• Transcribed page contents:
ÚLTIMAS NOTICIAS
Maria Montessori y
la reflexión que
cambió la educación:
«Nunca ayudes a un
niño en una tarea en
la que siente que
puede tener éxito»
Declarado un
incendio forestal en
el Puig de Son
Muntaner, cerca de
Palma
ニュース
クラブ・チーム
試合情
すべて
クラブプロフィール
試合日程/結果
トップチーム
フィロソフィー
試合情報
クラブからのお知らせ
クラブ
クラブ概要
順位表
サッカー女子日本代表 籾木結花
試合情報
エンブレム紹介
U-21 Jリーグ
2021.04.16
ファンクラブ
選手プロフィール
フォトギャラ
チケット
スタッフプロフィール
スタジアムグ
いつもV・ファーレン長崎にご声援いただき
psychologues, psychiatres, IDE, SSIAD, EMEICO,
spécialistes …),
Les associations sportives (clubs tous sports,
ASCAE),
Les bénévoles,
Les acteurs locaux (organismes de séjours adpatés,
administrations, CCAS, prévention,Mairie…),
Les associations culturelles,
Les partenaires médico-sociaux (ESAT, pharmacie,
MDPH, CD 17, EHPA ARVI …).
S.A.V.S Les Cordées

...

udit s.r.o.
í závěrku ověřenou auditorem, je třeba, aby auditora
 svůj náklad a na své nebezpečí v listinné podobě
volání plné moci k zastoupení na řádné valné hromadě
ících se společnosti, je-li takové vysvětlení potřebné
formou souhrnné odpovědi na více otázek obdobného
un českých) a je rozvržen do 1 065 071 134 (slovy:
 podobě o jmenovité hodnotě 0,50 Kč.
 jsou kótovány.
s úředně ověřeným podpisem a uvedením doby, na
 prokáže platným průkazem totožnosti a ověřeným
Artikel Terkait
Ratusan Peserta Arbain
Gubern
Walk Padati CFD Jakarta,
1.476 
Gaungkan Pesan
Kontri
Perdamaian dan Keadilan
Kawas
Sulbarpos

• INSTRUCTIONS FOR THE TASK: Wherever a line above contains "podobě", copy that line.

• OUTPUT BELOW:
 svůj náklad a na své nebezpečí v listinné podobě
 podobě o jmenovité hodnotě 0,50 Kč.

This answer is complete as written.